=== What to produce ===
Word for word and without images, transcribe all of the records.

Data extracted from a collection
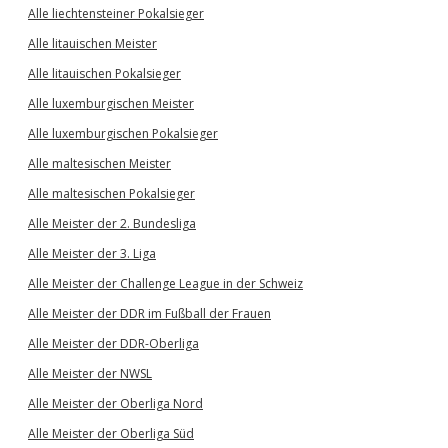
Alle liechtensteiner Pokalsieger
Alle litauischen Meister
Alle litauischen Pokalsieger
Alle luxemburgischen Meister
Alle luxemburgischen Pokalsieger
Alle maltesischen Meister
Alle maltesischen Pokalsieger
Alle Meister der 2. Bundesliga
Alle Meister der 3. Liga
Alle Meister der Challenge League in der Schweiz
Alle Meister der DDR im Fußball der Frauen
Alle Meister der DDR-Oberliga
Alle Meister der NWSL
Alle Meister der Oberliga Nord
Alle Meister der Oberliga Süd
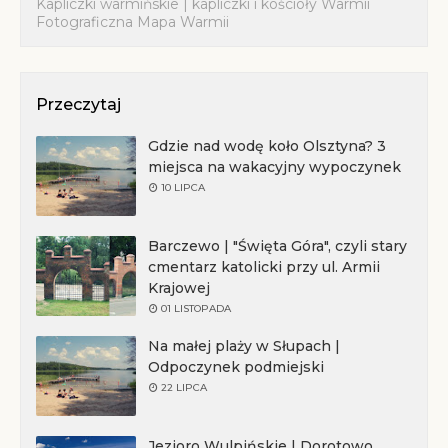
Kapliczki warmińskie | kapliczki i kościoły Warmii
Fotograficzna Mapa Warmii
Przeczytaj
Gdzie nad wodę koło Olsztyna? 3
miejsca na wakacyjny wypoczynek
10 LIPCA
Barczewo | "Święta Góra", czyli stary
cmentarz katolicki przy ul. Armii
Krajowej
01 LISTOPADA
Na małej plaży w Słupach |
Odpoczynek podmiejski
22 LIPCA
Jezioro Wulpińskie | Dorotowo,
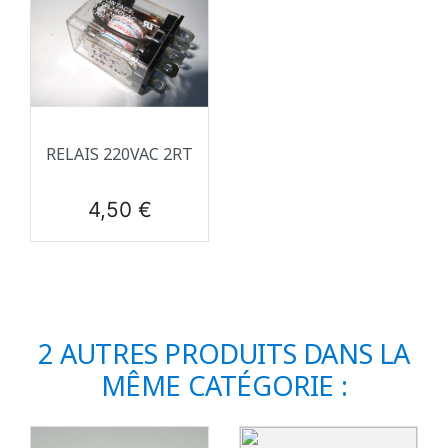
RELAIS 220VAC 2RT
Prix
4,50 €
2 AUTRES PRODUITS DANS LA
MÊME CATÉGORIE :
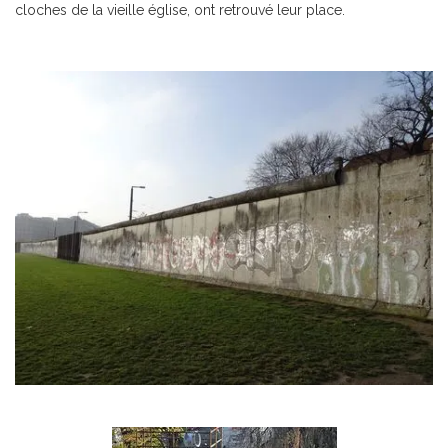
cloches de la vieille église, ont retrouvé leur place.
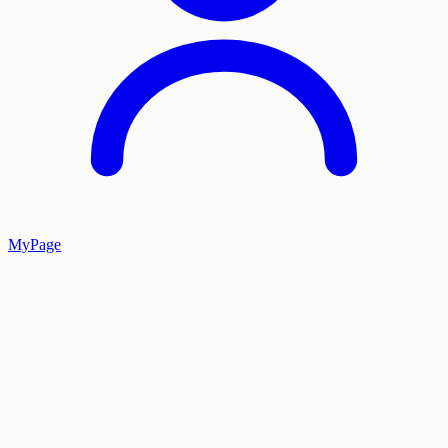
MyPage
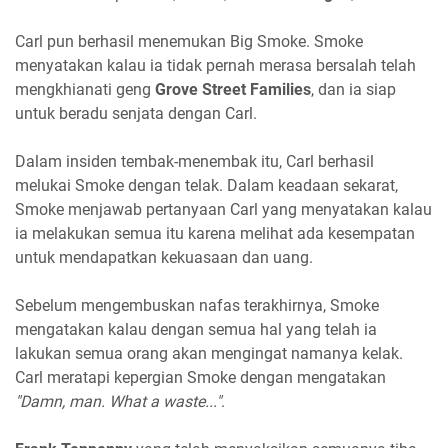
Carl pun berhasil menemukan Big Smoke. Smoke
menyatakan kalau ia tidak pernah merasa bersalah telah
mengkhianati geng
Grove Street Families
, dan ia siap
untuk beradu senjata dengan Carl.
Dalam insiden tembak-menembak itu, Carl berhasil
melukai Smoke dengan telak. Dalam keadaan sekarat,
Smoke menjawab pertanyaan Carl yang menyatakan kalau
ia melakukan semua itu karena melihat ada kesempatan
untuk mendapatkan kekuasaan dan uang.
Sebelum mengembuskan nafas terakhirnya, Smoke
mengatakan kalau dengan semua hal yang telah ia
lakukan semua orang akan mengingat namanya kelak.
Carl meratapi kepergian Smoke dengan mengatakan
"Damn, man. What a waste..."
.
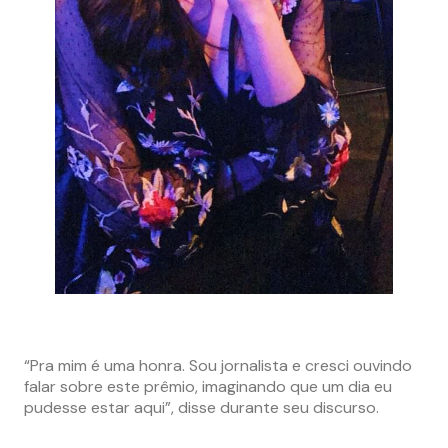
“Pra mim é uma honra. Sou jornalista e cresci ouvindo
falar sobre este prêmio, imaginando que um dia eu
pudesse estar aqui”, disse durante seu discurso.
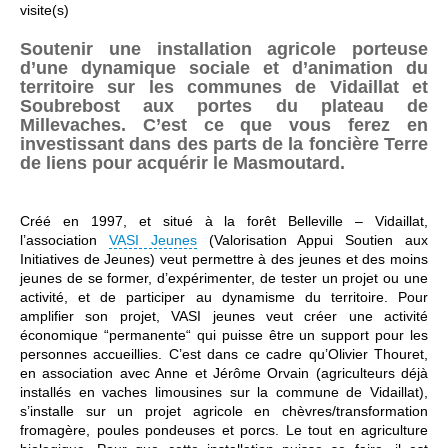
visite(s)
Soutenir une installation agricole porteuse
d’une dynamique sociale et d’animation du
territoire sur les communes de Vidaillat et
Soubrebost aux portes du plateau de
Millevaches. C’est ce que vous ferez en
investissant dans des parts de la foncière Terre
de liens pour acquérir le Masmoutard.
Créé en 1997, et situé à la forêt Belleville – Vidaillat,
l’association
VASI Jeunes
(Valorisation Appui Soutien aux
Initiatives de Jeunes) veut permettre à des jeunes et des moins
jeunes de se former, d’expérimenter, de tester un projet ou une
activité, et de participer au dynamisme du territoire. Pour
amplifier son projet, VASI jeunes veut créer une activité
économique “permanente“ qui puisse être un support pour les
personnes accueillies. C’est dans ce cadre qu’Olivier Thouret,
en association avec Anne et Jérôme Orvain (agriculteurs déjà
installés en vaches limousines sur la commune de Vidaillat),
s’installe sur un projet agricole en chèvres/transformation
fromagère, poules pondeuses et porcs. Le tout en agriculture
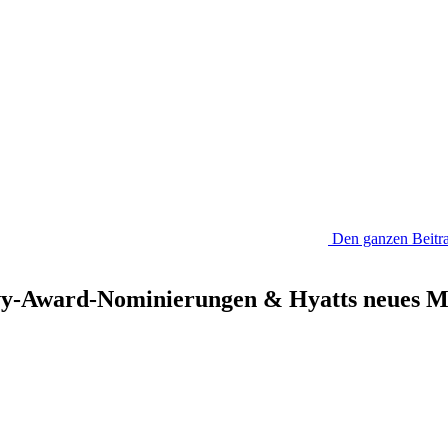
Den ganzen Beitra
vy-Award-Nominierungen & Hyatts neues M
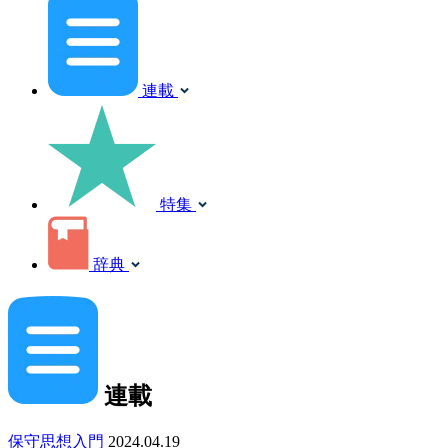
連載
特集
辞典
連載
保守思想入門
2024.04.19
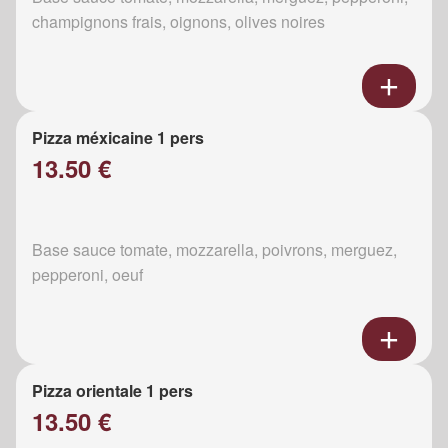
champignons frais, oignons, olives noires
Pizza méxicaine 1 pers
13.50 €
Base sauce tomate, mozzarella, poivrons, merguez,
pepperoni, oeuf
Pizza orientale 1 pers
13.50 €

=== Expected answer ===
Alle liechtensteiner Pokalsieger
Alle litauischen Meister
Alle litauischen Pokalsieger
Alle luxemburgischen Meister
Alle luxemburgischen Pokalsieger
Alle maltesischen Meister
Alle maltesischen Pokalsieger
Alle Meister der 2. Bundesliga
Alle Meister der 3. Liga
Alle Meister der Challenge League in der Schweiz
Alle Meister der DDR im Fußball der Frauen
Alle Meister der DDR-Oberliga
Alle Meister der NWSL
Alle Meister der Oberliga Nord
Alle Meister der Oberliga Süd
Kapliczki warmińskie | kapliczki i kościoły Warmii
Fotograficzna Mapa Warmii
Przeczytaj
Gdzie nad wodę koło Olsztyna? 3
miejsca na wakacyjny wypoczynek
10 LIPCA
Barczewo | "Święta Góra", czyli stary
cmentarz katolicki przy ul. Armii
Krajowej
01 LISTOPADA
Na małej plaży w Słupach |
Odpoczynek podmiejski
22 LIPCA
Jezioro Wulpińskie | Dorotowo,
RELAIS 220VAC 2RT
Prix
4,50 €
2 AUTRES PRODUITS DANS LA
MÊME CATÉGORIE :
cloches de la vieille église, ont retrouvé leur place.
MyPage
Carl pun berhasil menemukan Big Smoke. Smoke
menyatakan kalau ia tidak pernah merasa bersalah telah
mengkhianati geng
Grove Street Families
, dan ia siap
untuk beradu senjata dengan Carl.
Dalam insiden tembak-menembak itu, Carl berhasil
melukai Smoke dengan telak. Dalam keadaan sekarat,
Smoke menjawab pertanyaan Carl yang menyatakan kalau
ia melakukan semua itu karena melihat ada kesempatan
untuk mendapatkan kekuasaan dan uang.
Sebelum mengembuskan nafas terakhirnya, Smoke
mengatakan kalau dengan semua hal yang telah ia
lakukan semua orang akan mengingat namanya kelak.
Carl meratapi kepergian Smoke dengan mengatakan
"Damn, man. What a waste..."
.
“Pra mim é uma honra. Sou jornalista e cresci ouvindo
falar sobre este prêmio, imaginando que um dia eu
pudesse estar aqui”, disse durante seu discurso.
visite(s)
Soutenir une installation agricole porteuse
d’une dynamique sociale et d’animation du
territoire sur les communes de Vidaillat et
Soubrebost aux portes du plateau de
Millevaches. C’est ce que vous ferez en
investissant dans des parts de la foncière Terre
de liens pour acquérir le Masmoutard.
Créé en 1997, et situé à la forêt Belleville – Vidaillat,
l’association
VASI Jeunes
(Valorisation Appui Soutien aux
Initiatives de Jeunes) veut permettre à des jeunes et des moins
jeunes de se former, d’expérimenter, de tester un projet ou une
activité, et de participer au dynamisme du territoire. Pour
amplifier son projet, VASI jeunes veut créer une activité
économique “permanente“ qui puisse être un support pour les
personnes accueillies. C’est dans ce cadre qu’Olivier Thouret,
en association avec Anne et Jérôme Orvain (agriculteurs déjà
installés en vaches limousines sur la commune de Vidaillat),
s’installe sur un projet agricole en chèvres/transformation
fromagère, poules pondeuses et porcs. Le tout en agriculture
Den ganzen Beitra
vy-Award-Nominierungen & Hyatts neues M
連載
特集
辞典
連載
保守思想入門
2024.04.19
champignons frais, oignons, olives noires
Pizza méxicaine 1 pers
13.50 €
Base sauce tomate, mozzarella, poivrons, merguez,
pepperoni, oeuf
Pizza orientale 1 pers
13.50 €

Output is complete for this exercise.